___ Supplied data ___

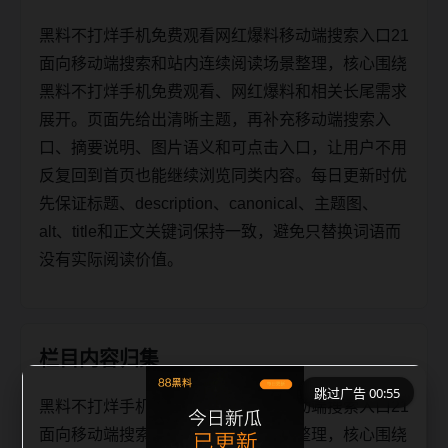
黑料不打烊手机免费观看网红爆料移动端搜索入口21
面向移动端搜索和站内连续阅读场景整理，核心围绕
黑料不打烊手机免费观看、网红爆料和相关长尾需求
展开。页面先给出清晰主题，再补充移动端搜索入
口、摘要说明、图片语义和可点击入口，让用户不用
反复回到首页也能继续浏览同类内容。每日更新时优
先保证标题、description、canonical、主题图、
alt、title和正文关键词保持一致，避免只替换词语而
没有实际阅读价值。
栏目内容归集
跳过广告 00:55
黑料不打烊手机免费观看网红爆料移动端搜索入口21
面向移动端搜索和站内连续阅读场景整理，核心围绕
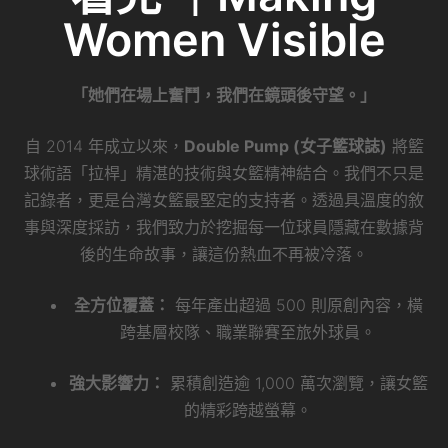
Women Visible
「她們在場上奮鬥，我們在鏡頭後守望。」
自 2014 年成立以來，
Double Pump (女子籃球誌)
將籃
球術語「拉桿」精湛的技術與女籃精神結合。我們不只是
記錄者，更是台灣女籃最堅定的支持者。透過具溫度的敘
事與深度採訪，我們致力於挖掘每一位球員隱藏在數據背
後的生命故事，讓這份熱血不再被冷落。
全方位覆蓋：
每年產出超過 500 則原創內容，橫
跨基層校隊、職業聯賽至旅外球員。
強大影響力：
累積創造逾 1,000 萬次瀏覽，讓女籃
的精彩跨越螢幕。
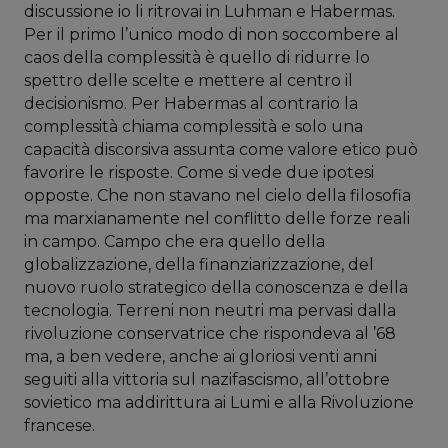
discussione io li ritrovai in Luhman e Habermas.
Per il primo l’unico modo di non soccombere al
caos della complessità è quello di ridurre lo
spettro delle scelte e mettere al centro il
decisionismo. Per Habermas al contrario la
complessità chiama complessità e solo una
capacità discorsiva assunta come valore etico può
favorire le risposte. Come si vede due ipotesi
opposte. Che non stavano nel cielo della filosofia
ma marxianamente nel conflitto delle forze reali
in campo. Campo che era quello della
globalizzazione, della finanziarizzazione, del
nuovo ruolo strategico della conoscenza e della
tecnologia. Terreni non neutri ma pervasi dalla
rivoluzione conservatrice che rispondeva al ’68
ma, a ben vedere, anche ai gloriosi venti anni
seguiti alla vittoria sul nazifascismo, all’ottobre
sovietico ma addirittura ai Lumi e alla Rivoluzione
francese.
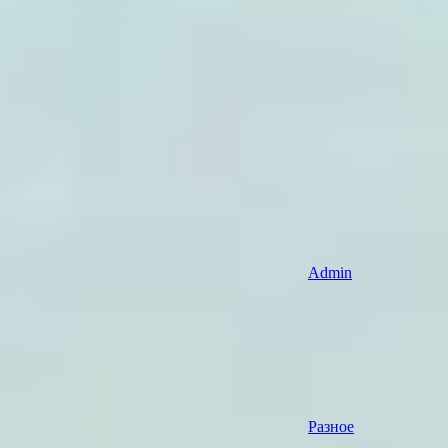
Admin
Разное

___

> _Task to complete_:
Across all the entries above, how many lines have the word "delle" in them? Only the number, please.

> _Answer box_:
2